Eufillin. A bronchodilator, it helps relax the muscles of the bronchi, relieves spasms, dilates blood vessels, which makes it indispensable for patients suffering from asthma. Significantly improves blood circulation in the brain and peripheral vessels, and is used to treat diseases of the spine and neurological pathologies. Stimulates the action of the respiratory centers, increases the frequency and intensity of heart contractions, which makes it unsafe for patients with acute heart failure, angina pectoris and cardiac arrhythmias. Can be used for external use in the form of electrophoresis to improve blood microcirculation in pathological areas and restore trophic processes in intervertebral discs.

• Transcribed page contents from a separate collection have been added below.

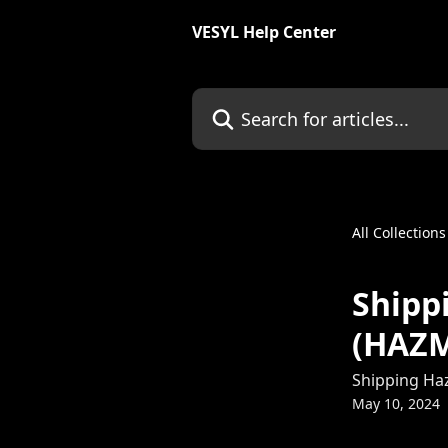
Skip to main content
VESYL Help Center
Search for articles...
All Collections
Shipp
(HAZ
Shipping Ha
May 10, 2024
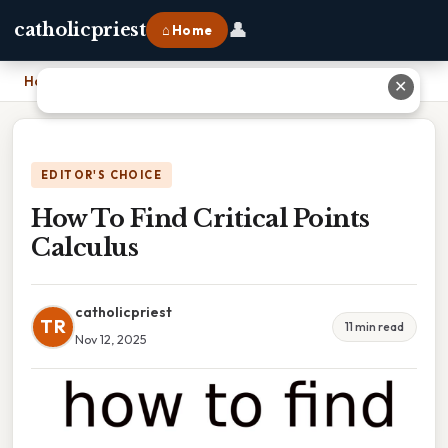
👤
catholicpriest
⌂ Home
Home
›
How To Find Critical Points Calculus
✕
EDITOR'S CHOICE
How To Find Critical Points
Calculus
catholicpriest
TR
11 min read
Nov 12, 2025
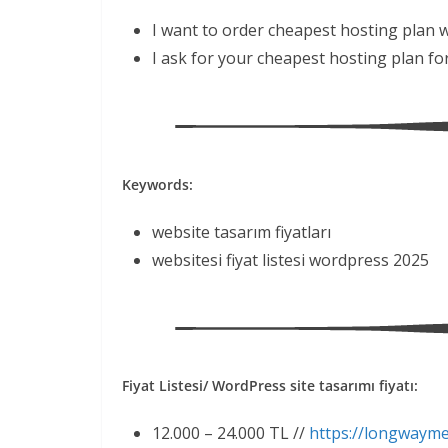
I want to order cheapest hosting plan 
I ask for your cheapest hosting plan fo
Keywords:
website tasarım fiyatları
websitesi fiyat listesi wordpress 2025
Fiyat Listesi/ WordPress site tasarımı fiyatı:
12.000 – 24.000 TL //
https://longwaym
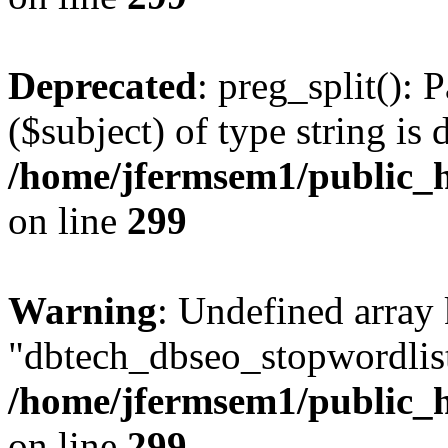
Deprecated
: preg_split(): 
($subject) of type string is 
/home/jfermsem1/public_h
on line
299
Warning
: Undefined array
"dbtech_dbseo_stopwordlist
/home/jfermsem1/public_h
on line
299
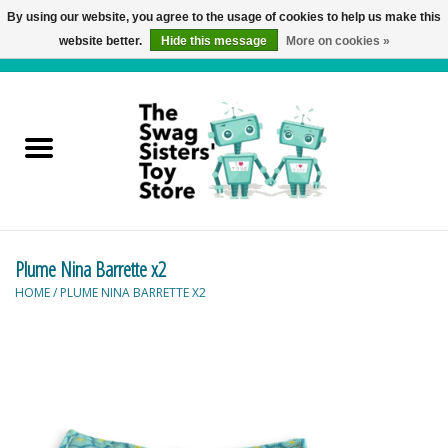
By using our website, you agree to the usage of cookies to help us make this
website better.
Hide this message
More on cookies »
0 Items - C$0.00
Home
Active Play
Baby & Toddler
Plume Nina Barrette x2
Balloons and Stuff
HOME
/
PLUME NINA BARRETTE X2
Bath & Water Toys
Books
Brainteasers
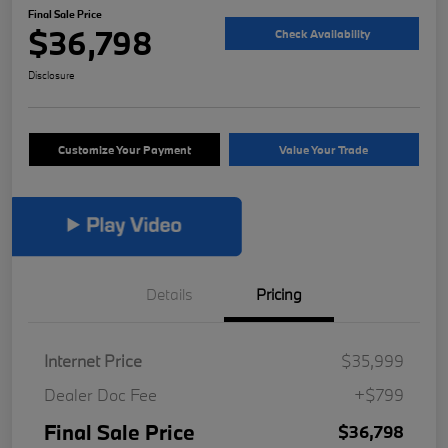
Final Sale Price
$36,798
Check Availability
Disclosure
Customize Your Payment
Value Your Trade
Details
Pricing
Internet Price
$35,999
Dealer Doc Fee
+$799
Final Sale Price
$36,798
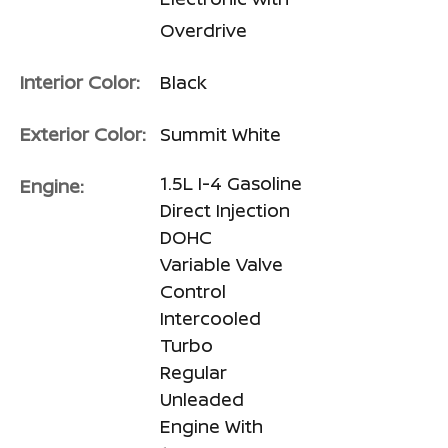
Overdrive
Interior Color:
Black
Exterior Color:
Summit White
1.5L I-4 Gasoline
Engine:
Direct Injection
DOHC
Variable Valve
Control
Intercooled
Turbo
Regular
Unleaded
Engine With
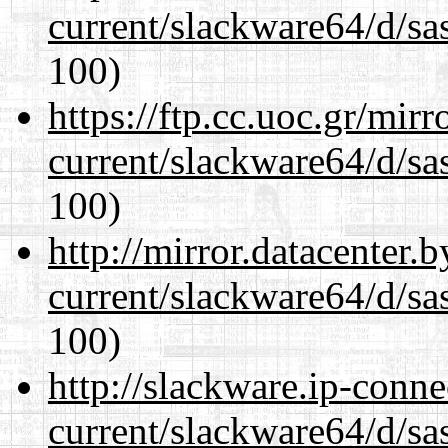
current/slackware64/d/sa
100)
https://ftp.cc.uoc.gr/mir
current/slackware64/d/sa
100)
http://mirror.datacenter
current/slackware64/d/sa
100)
http://slackware.ip-conne
current/slackware64/d/sa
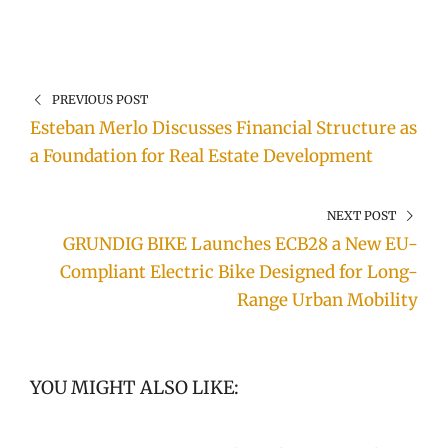
PREVIOUS POST
Esteban Merlo Discusses Financial Structure as
a Foundation for Real Estate Development
NEXT POST
GRUNDIG BIKE Launches ECB28 a New EU-
Compliant Electric Bike Designed for Long-
Range Urban Mobility
YOU MIGHT ALSO LIKE:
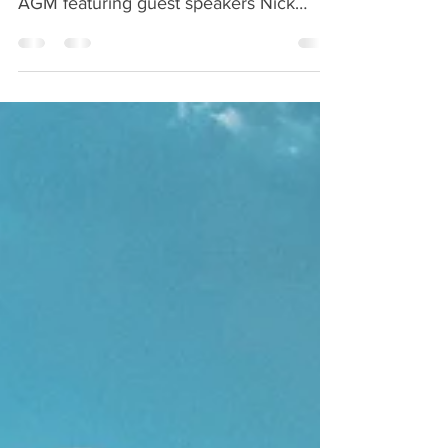
Economic Development Lethbridge
AGM featuring guest speakers Nick
Bohle (LIFS) and Tyler Heaton (L.
College)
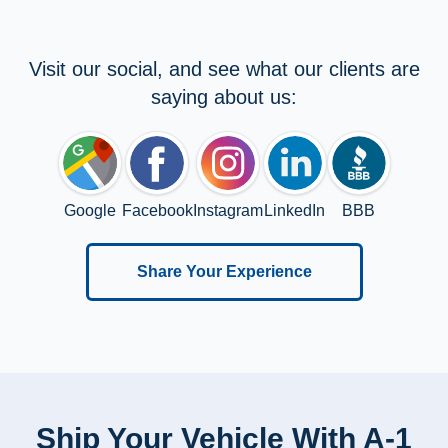
Visit our social, and see what our clients are
saying about us:
Google
Facebook
Instagram
LinkedIn
BBB
Share Your Experience
Ship Your Vehicle With A-1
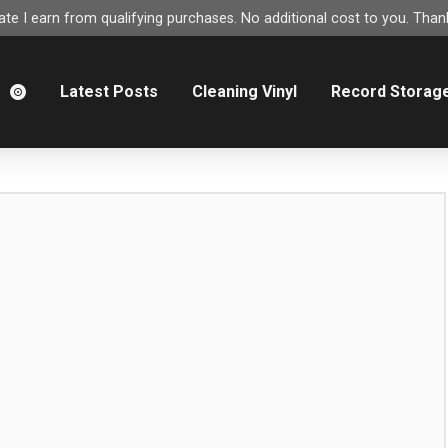
e I earn from qualifying purchases. No additional cost to you. Thank
m
Latest Posts
Cleaning Vinyl
Record Storag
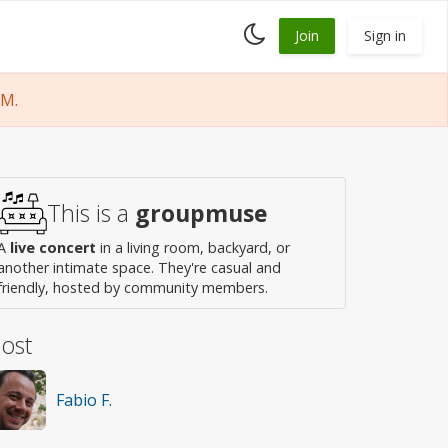
Toggle
Join
Sign in
dark
mode
PM.
This is a
groupmuse
A
live concert
in a living room, backyard, or
another intimate space. They're casual and
friendly, hosted by community members.
ost
Fabio F.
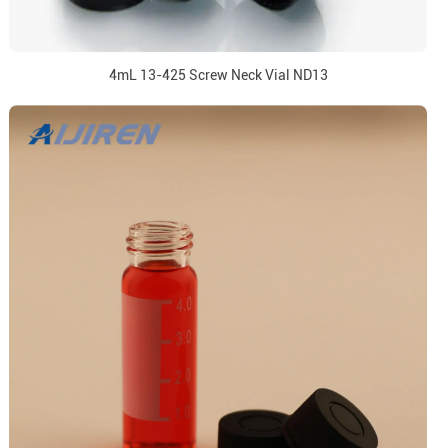
4mL 13-425 Screw Neck Vial ND13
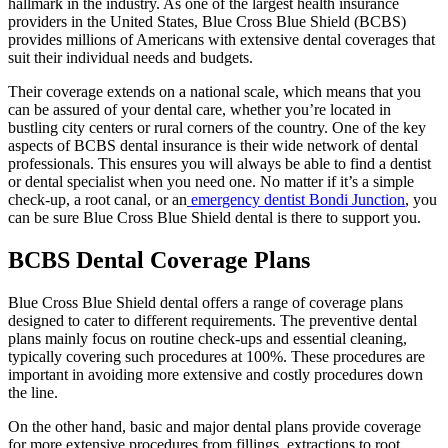
hallmark in the industry. As one of the largest health insurance
providers in the United States, Blue Cross Blue Shield (BCBS)
provides millions of Americans with extensive dental coverages that
suit their individual needs and budgets.
Their coverage extends on a national scale, which means that you
can be assured of your dental care, whether you’re located in
bustling city centers or rural corners of the country. One of the key
aspects of BCBS dental insurance is their wide network of dental
professionals. This ensures you will always be able to find a dentist
or dental specialist when you need one. No matter if it’s a simple
check-up, a root canal, or an
emergency dentist Bondi Junction
, you
can be sure Blue Cross Blue Shield dental is there to support you.
BCBS Dental Coverage Plans
Blue Cross Blue Shield dental offers a range of coverage plans
designed to cater to different requirements. The preventive dental
plans mainly focus on routine check-ups and essential cleaning,
typically covering such procedures at 100%. These procedures are
important in avoiding more extensive and costly procedures down
the line.
On the other hand, basic and major dental plans provide coverage
for more extensive procedures from fillings, extractions to root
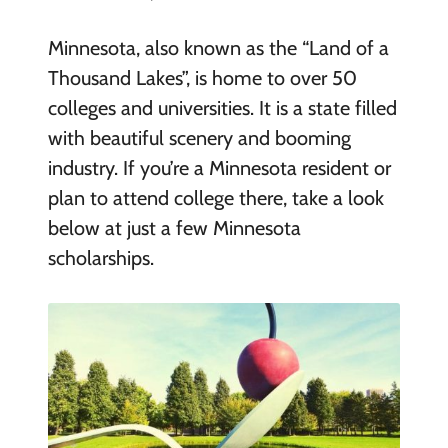
Minnesota, also known as the “Land of a
Thousand Lakes”, is home to over 50
colleges and universities. It is a state filled
with beautiful scenery and booming
industry. If you’re a Minnesota resident or
plan to attend college there, take a look
below at just a few Minnesota
scholarships.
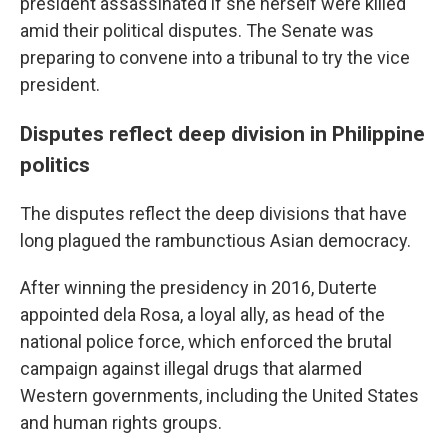
president assassinated if she herself were killed
amid their political disputes. The Senate was
preparing to convene into a tribunal to try the vice
president.
Disputes reflect deep division in Philippine
politics
The disputes reflect the deep divisions that have
long plagued the rambunctious Asian democracy.
After winning the presidency in 2016, Duterte
appointed dela Rosa, a loyal ally, as head of the
national police force, which enforced the brutal
campaign against illegal drugs that alarmed
Western governments, including the United States
and human rights groups.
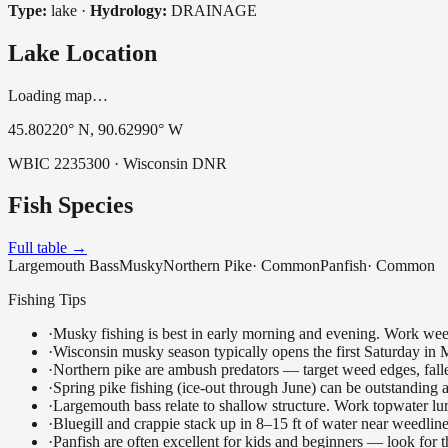
Type:
lake
·
Hydrology:
DRAINAGE
Lake Location
Loading map…
45.80220
° N,
90.62990
° W
WBIC
2235300
· Wisconsin DNR
Fish Species
Full table →
Largemouth Bass
Musky
Northern Pike
·
Common
Panfish
·
Common
Fishing Tips
·
Musky fishing is best in early morning and evening. Work weedli
·
Wisconsin musky season typically opens the first Saturday in M
·
Northern pike are ambush predators — target weed edges, falle
·
Spring pike fishing (ice-out through June) can be outstanding
·
Largemouth bass relate to shallow structure. Work topwater lur
·
Bluegill and crappie stack up in 8–15 ft of water near weedlin
·
Panfish are often excellent for kids and beginners — look for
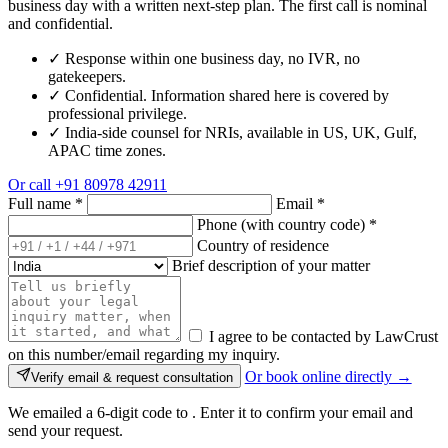
business day with a written next-step plan. The first call is nominal
and confidential.
✓
Response within one business day, no IVR, no
gatekeepers.
✓
Confidential. Information shared here is covered by
professional privilege.
✓
India-side counsel for NRIs, available in US, UK, Gulf,
APAC time zones.
Or call
+91 80978 42911
Full name
*
Email
*
Phone (with country code)
*
Country of residence
Brief description of your matter
I agree to be contacted by LawCrust
on this number/email regarding my inquiry.
Or book online directly →
Verify email & request consultation
We emailed a 6-digit code to
. Enter it to confirm your email and
send your request.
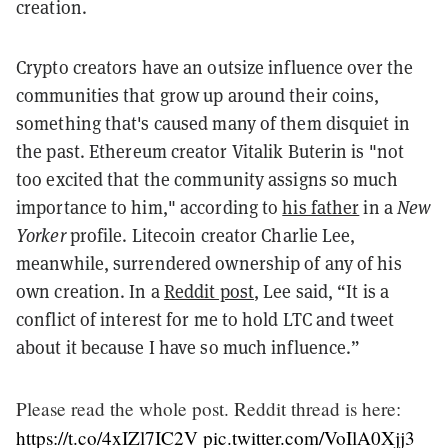
creation.
Crypto creators have an outsize influence over the
communities that grow up around their coins,
something that's caused many of them disquiet in
the past.
Ethereum creator Vitalik Buterin is "not
too excited that the community assigns so much
importance to him," according to
his father
in a
New
Yorker
profile. Litecoin creator
Charlie Lee,
meanwhile, surrendered ownership of any of his
own creation. In a
Reddit post
, Lee said, “It is a
conflict of interest for me to hold LTC and tweet
about it because I have so much influence.”
Please read the whole post. Reddit thread is here:
https://t.co/4xIZl7IC2V
pic.twitter.com/VoIlA0Xjj3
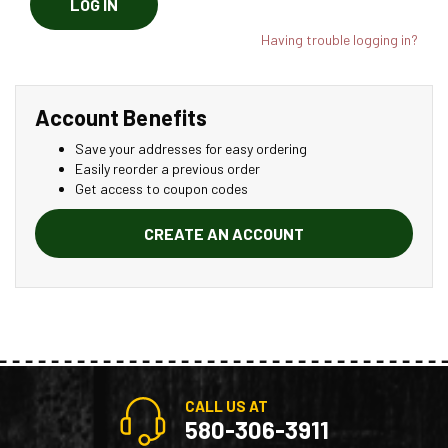
LOG IN
Having trouble logging in?
Account Benefits
Save your addresses for easy ordering
Easily reorder a previous order
Get access to coupon codes
CREATE AN ACCOUNT
CALL US AT
580-306-3911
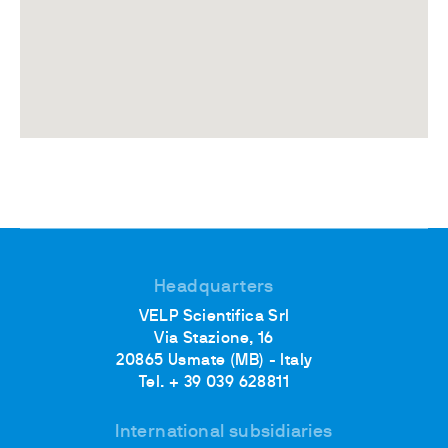
Headquarters
VELP Scientifica Srl
Via Stazione, 16
20865 Usmate (MB) - Italy
Tel. + 39 039 628811
International subsidiaries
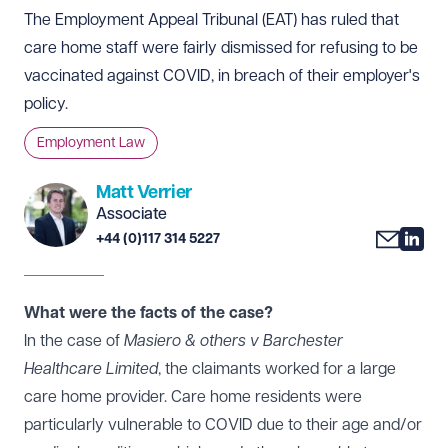
The Employment Appeal Tribunal (EAT) has ruled that
care home staff were fairly dismissed for refusing to be
vaccinated against COVID, in breach of their employer's
policy.
Employment Law
Matt Verrier
Associate
+44 (0)117 314 5227
What were the facts of the case?
In the case of
Masiero & others v Barchester
Healthcare Limited
, the claimants worked for a large
care home provider. Care home residents were
particularly vulnerable to COVID due to their age and/or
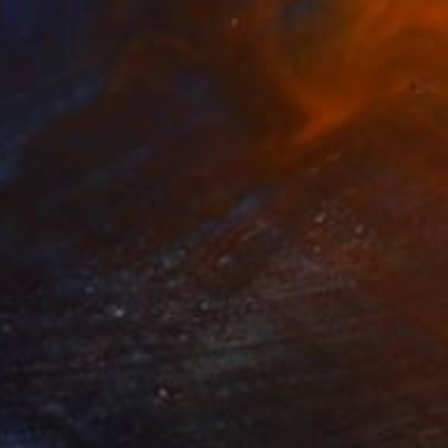
$1,910
"No title" Painting
Johannes Van Uden, Netherlands
Acrylic on Canvas
100 x 100 cm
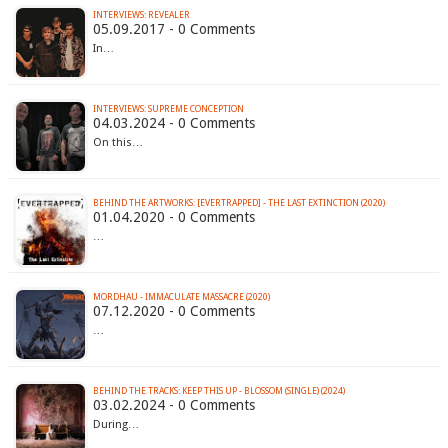
INTERVIEWS: REVEALER
05.09.2017 - 0 Comments
In…
INTERVIEWS: SUPREME CONCEPTION
04.03.2024 - 0 Comments
On this…
BEHIND THE ARTWORKS: [EVERTRAPPED] - THE LAST EXTINCTION (2020)
01.04.2020 - 0 Comments
…
MORDHAU - IMMACULATE MASSACRE (2020)
07.12.2020 - 0 Comments
…
BEHIND THE TRACKS: KEEP THIS UP - BLOSSOM (SINGLE) (2024)
03.02.2024 - 0 Comments
During…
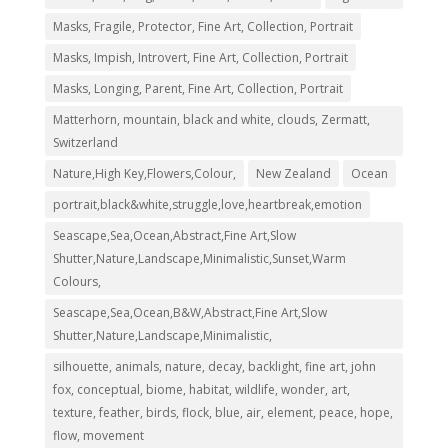
Masks, Fragile, Protector, Fine Art, Collection, Portrait
Masks, Impish, Introvert, Fine Art, Collection, Portrait
Masks, Longing, Parent, Fine Art, Collection, Portrait
Matterhorn, mountain, black and white, clouds, Zermatt,
Switzerland
Nature,High Key,Flowers,Colour,
New Zealand
Ocean
portrait,black&white,struggle,love,heartbreak,emotion
Seascape,Sea,Ocean,Abstract,Fine Art,Slow
Shutter,Nature,Landscape,Minimalistic,Sunset,Warm
Colours,
Seascape,Sea,Ocean,B&W,Abstract,Fine Art,Slow
Shutter,Nature,Landscape,Minimalistic,
silhouette, animals, nature, decay, backlight, fine art, john
fox, conceptual, biome, habitat, wildlife, wonder, art,
texture, feather, birds, flock, blue, air, element, peace, hope,
flow, movement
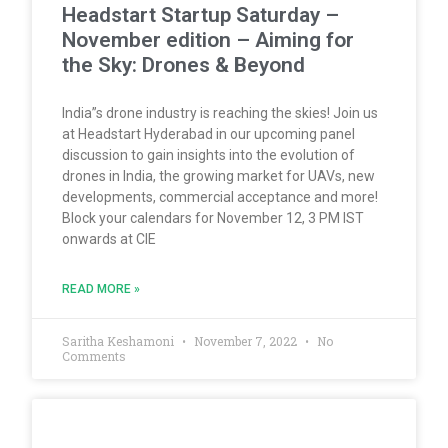
Headstart Startup Saturday –
November edition – Aiming for
the Sky: Drones & Beyond
India”s drone industry is reaching the skies! Join us
at Headstart Hyderabad in our upcoming panel
discussion to gain insights into the evolution of
drones in India, the growing market for UAVs, new
developments, commercial acceptance and more!
Block your calendars for November 12, 3 PM IST
onwards at CIE
READ MORE »
Saritha Keshamoni
November 7, 2022
No
Comments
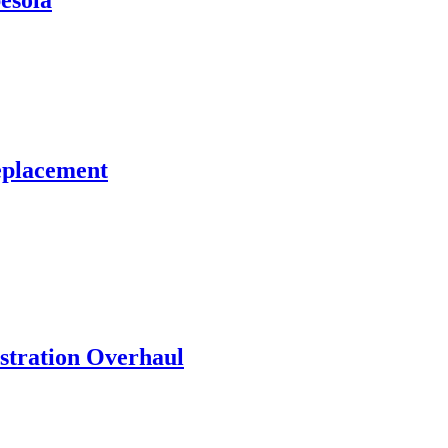
esola
eplacement
stration Overhaul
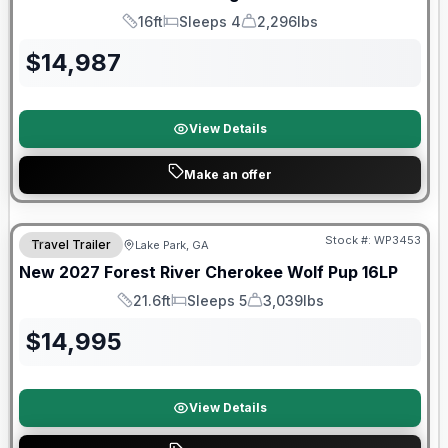
16ft
Sleeps 4
2,296lbs
Length
Sleeps
Dry Weight
$
14,987
View Details
Make an offer
Stock #:
WP3453
Travel Trailer
Lake Park, GA
New
2027
Forest River
Cherokee Wolf Pup
16LP
21.6ft
Sleeps 5
3,039lbs
Length
Sleeps
Dry Weight
$
14,995
View Details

Pentoxifylline or trental. Improves microcirculation and regenerating properties of blood, thins the blood, reduces total peripheral vascular resistance, dilates the coronary arteries, which accelerates the transport of oxygen throughout the body. By expanding the blood vessels of the lungs, it significantly increases the tone of the muscle fibers responsible for breathing (diaphragm and intercostal muscles). Strengthens collateral blood circulation, increases the concentration of ATP in the brain, and has a beneficial effect on the bioelectrical functions of the central nervous system. The drug is contraindicated in patients with chronically low blood pressure, atherosclerosis and arrhythmia.

Xanthinol nicotinate. Improves cerebral circulation, peripheral (collateral) microcirculation, reduces the manifestations of cerebral hypoxia (insufficient oxygen supply to the brain), normalizes and improves metabolic (metabolic) processes in the brain. Thins the blood and has a beneficial effect on the functioning of the heart.

Thioctic acid, lipoic acid or berlithion. The drug is from a group of vitamin-like substances, similar to those produced by the body, and is close in biochemical properties to vitamin B group. Participates in the regulation of lipid (fat) and carbohydrate metabolism, prevents the deposition of glucose on the walls of blood vessels, improves blood flow and lowers blood viscosity. It has detoxifying properties and has a positive effect on the functions of peripheral nerves and neurovascular bundles innervating internal organs.

Medicines prescribed for cervical osteochondrosis

Symptoms of cervical osteochondrosis primarily affect the blood supply to the brain, the condition of the vertebral arteries, the vertebrobasilar circle, and then can affect the vessels and nerve endings innervating the upper limbs. They are manifested by dizziness, headaches, nausea, coordination disorders, general weakness and fatigue, disturbances in the functioning of the organs of hearing, vision, speech, and smell.

Treatment of cervical osteochondrosis quite often includes nootropic drugs (for example, piracetam, nootropil, vinpocetine), which improve blood circulation in the vessels of the head and improve metabolic processes (carbohydrate and protein) in the brain. They do not always have pronounced vasodilating properties, but they have a beneficial effect on the central nervous system, improve memory, attention, and increase productivity.

Piracetam. It has a positive effect on metabolic reactions in the body, improves blood circulation in the brain, and restores nerve cells. The drug increases energy potential through accelerated ATP metabolism, has a beneficial effect on the central nervous system and is prescribed for diseases of the blood vessels that wash the cerebral cortex.

Vinpocetine. A vasodilator, antihypoxic agent, helps to increase cerebral circulation, especially in ischemic areas by relaxing the smooth muscles of the walls of cerebral vessels. Improves oxygen transport, reduces platelet aggregation and thereby thins blood viscosity.

It is necessary to treat osteochondrosis with complex measures: medications (which, as prescribed by a doctor, may include vasodilators), physiotherapy and physical activity.
The main thing is not to endure the pain, not to delay time, but to contact osteochondrosis treatment clinics in a timely manner. Author: K.M.N., Academician of the Russian Academy of Medical Sciences M.A. Bobyr

Side effects

According to the annotation: constipation , nausea , various allergic reactions ( conjunctivitis , urticaria, Quincke's edema ), nephritis , red urine , drowsiness , increased sweating .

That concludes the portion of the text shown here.